[SOURCE MATERIAL Boundary: Start]

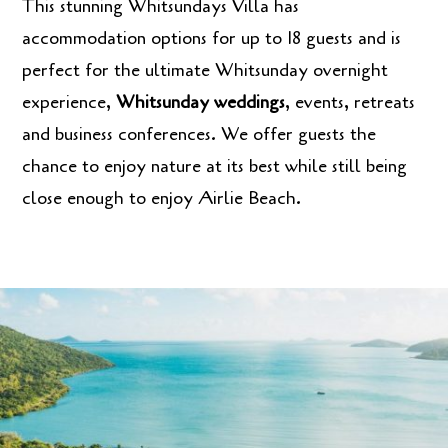
This stunning Whitsundays Villa has
accommodation options for up to 18 guests and is
perfect for the ultimate Whitsunday overnight
experience,
Whitsunday weddings
, events, retreats
and business conferences. We offer guests the
chance to enjoy nature at its best while still being
close enough to enjoy Airlie Beach.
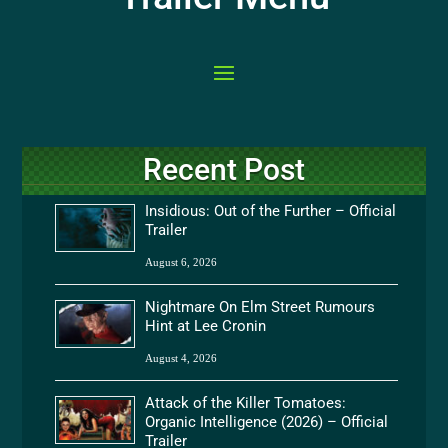
Recent Post
Insidious: Out of the Further – Official
Trailer
August 6, 2026
Nightmare On Elm Street Rumours
Hint at Lee Cronin
August 4, 2026
Attack of the Killer Tomatoes:
Organic Intelligence (2026) – Official
Trailer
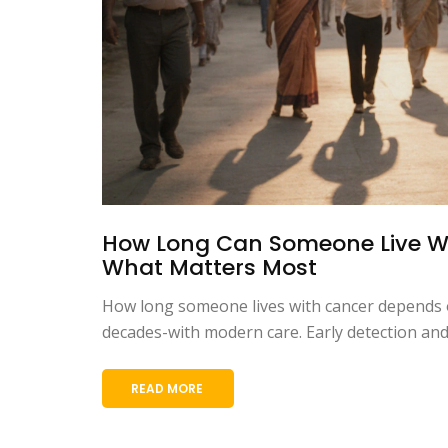
How Long Can Someone Live Wi
What Matters Most
How long someone lives with cancer depends o
decades-with modern care. Early detection and 
READ MORE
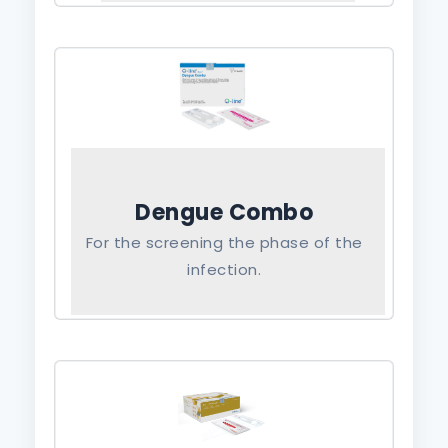
Dengue Combo
For the screening the phase of the
infection.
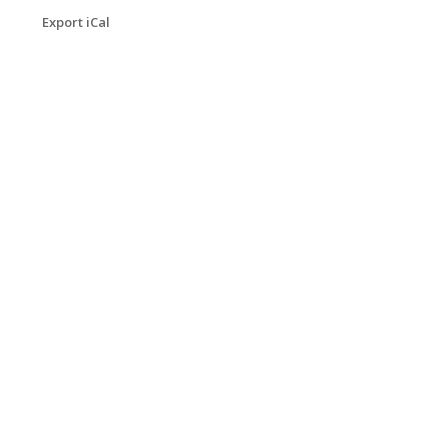
Export iCal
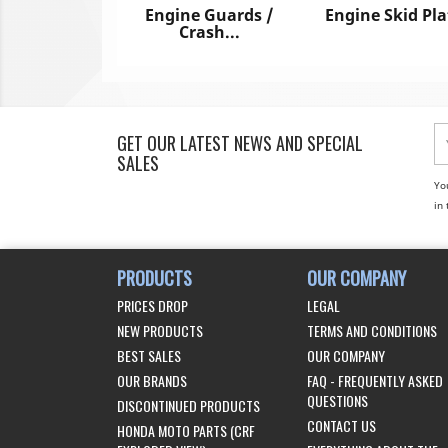
Engine Guards /
Engine Skid Pla
Crash...
GET OUR LATEST NEWS AND SPECIAL
SALES
Yo
in 
PRODUCTS
OUR COMPANY
PRICES DROP
LEGAL
NEW PRODUCTS
TERMS AND CONDITIONS
BEST SALES
OUR COMPANY
OUR BRANDS
FAQ - FREQUENTLY ASKED
QUESTIONS
DISCONTINUED PRODUCTS
CONTACT US
HONDA MOTO PARTS (CRF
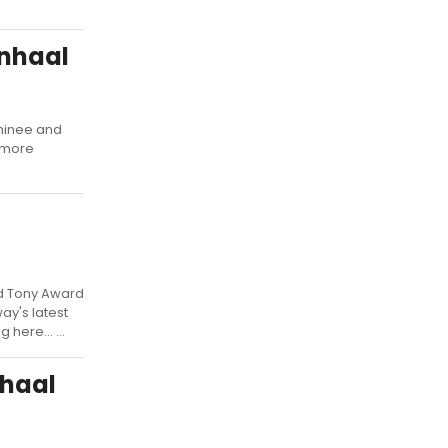
enhaal
minee and
rymore
d Tony Award
y's latest
here... ...
nhaal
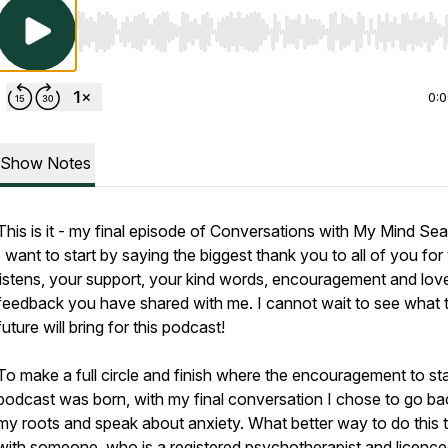
Use Left/Right to seek, Home/End to jump to start o
0:
Show Notes
This is it - my final episode of Conversations with My Mind Sea
I want to start by saying the biggest thank you to all of you for
listens, your support, your kind words, encouragement and lov
feedback you have shared with me. I cannot wait to see what 
future will bring for this podcast!
To make a full circle and finish where the encouragement to star
podcast was born, with my final conversation I chose to go ba
my roots and speak about anxiety. What better way to do this 
with someone, who is a registered psychotherapist and licenc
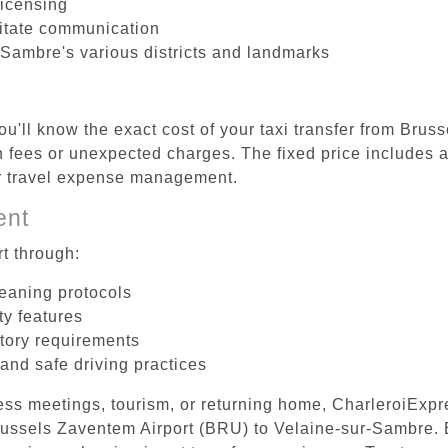
licensing
litate communication
-Sambre's various districts and landmarks
ou'll know the exact cost of your taxi transfer from Brus
fees or unexpected charges. The fixed price includes al
er travel expense management.
ent
t through:
leaning protocols
ty features
tory requirements
 and safe driving practices
ess meetings, tourism, or returning home, CharleroiExpr
 Brussels Zaventem Airport (BRU) to Velaine-sur-Sambre.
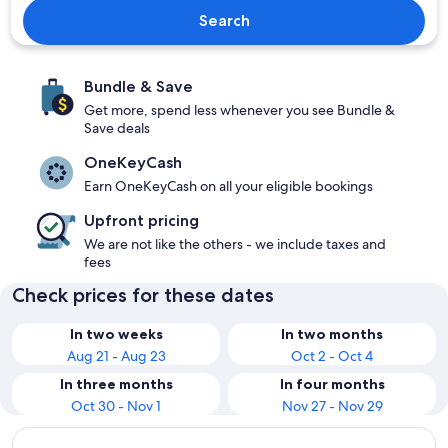
Search
Bundle & Save
Get more, spend less whenever you see Bundle &
Save deals
OneKeyCash
Earn OneKeyCash on all your eligible bookings
Upfront pricing
We are not like the others - we include taxes and
fees
Check prices for these dates
In two weeks
In two months
Aug 21 - Aug 23
Oct 2 - Oct 4
In three months
In four months
Oct 30 - Nov 1
Nov 27 - Nov 29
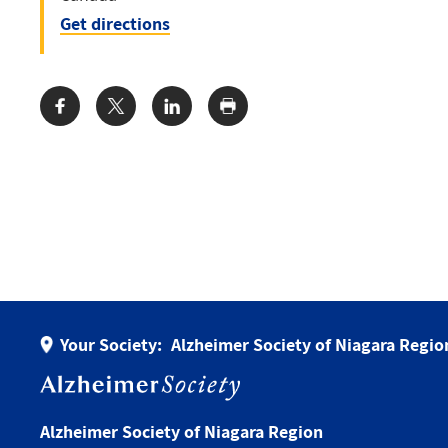
Get directions
Share:
Your Society:
Alzheimer Society of Niagara Regio
Alzheimer Society of Niagara Region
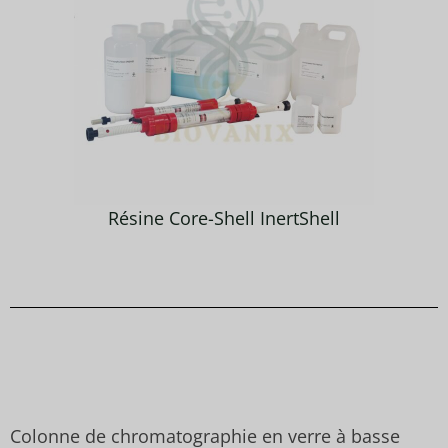
Résine Core-Shell InertShell
Colonne de chromatographie en verre à basse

[SOURCE MATERIAL Boundary: End]

PROBLEM TO WORK ON:
The answer must be the whole listing, word for word, with no pictures in it. Please write it out.

ANSWER:
This stunning Whitsundays Villa has
accommodation options for up to 18 guests and is
perfect for the ultimate Whitsunday overnight
experience,
Whitsunday weddings
, events, retreats
and business conferences. We offer guests the
chance to enjoy nature at its best while still being
close enough to enjoy Airlie Beach.
Recent Post
Insidious: Out of the Further – Official
Trailer
August 6, 2026
Nightmare On Elm Street Rumours
Hint at Lee Cronin
August 4, 2026
Attack of the Killer Tomatoes:
Organic Intelligence (2026) – Official
Trailer
How Long Can Someone Live Wi
What Matters Most
How long someone lives with cancer depends o
decades-with modern care. Early detection and 
READ MORE
Dengue Combo
For the screening the phase of the
infection.
Export iCal
Engine Guards /
Engine Skid Pla
Crash...
GET OUR LATEST NEWS AND SPECIAL
SALES
Yo
in 
PRODUCTS
OUR COMPANY
PRICES DROP
LEGAL
NEW PRODUCTS
TERMS AND CONDITIONS
BEST SALES
OUR COMPANY
OUR BRANDS
FAQ - FREQUENTLY ASKED
QUESTIONS
DISCONTINUED PRODUCTS
CONTACT US
HONDA MOTO PARTS (CRF
enhaal
minee and
rymore
d Tony Award
y's latest
here... ...
nhaal
Use Left/Right to seek, Home/End to jump to start o
0:
Show Notes
This is it - my final episode of Conversations with My Mind Sea
I want to start by saying the biggest thank you to all of you for
listens, your support, your kind words, encouragement and lov
feedback you have shared with me. I cannot wait to see what 
future will bring for this podcast!
To make a full circle and finish where the encouragement to star
podcast was born, with my final conversation I chose to go ba
my roots and speak about anxiety. What better way to do this 
with someone, who is a registered psychotherapist and licenc
licensing
litate communication
-Sambre's various districts and landmarks
ou'll know the exact cost of your taxi transfer from Brus
fees or unexpected charges. The fixed price includes al
er travel expense management.
ent
t through:
leaning protocols
ty features
tory requirements
 and safe driving practices
ess meetings, tourism, or returning home, CharleroiExpr
 Brussels Zaventem Airport (BRU) to Velaine-sur-Sambre.
Search
Bundle & Save
Get more, spend less whenever you see Bundle &
Save deals
OneKeyCash
Earn OneKeyCash on all your eligible bookings
Upfront pricing
We are not like the others - we include taxes and
fees
Check prices for these dates
In two weeks
In two months
Aug 21 - Aug 23
Oct 2 - Oct 4
In three months
In four months
Oct 30 - Nov 1
Nov 27 - Nov 29
Get directions
Share:
Your Society:
Alzheimer Society of Niagara Regio
Alzheimer Society of Niagara Region
Résine Core-Shell InertShell
Colonne de chromatographie en verre à basse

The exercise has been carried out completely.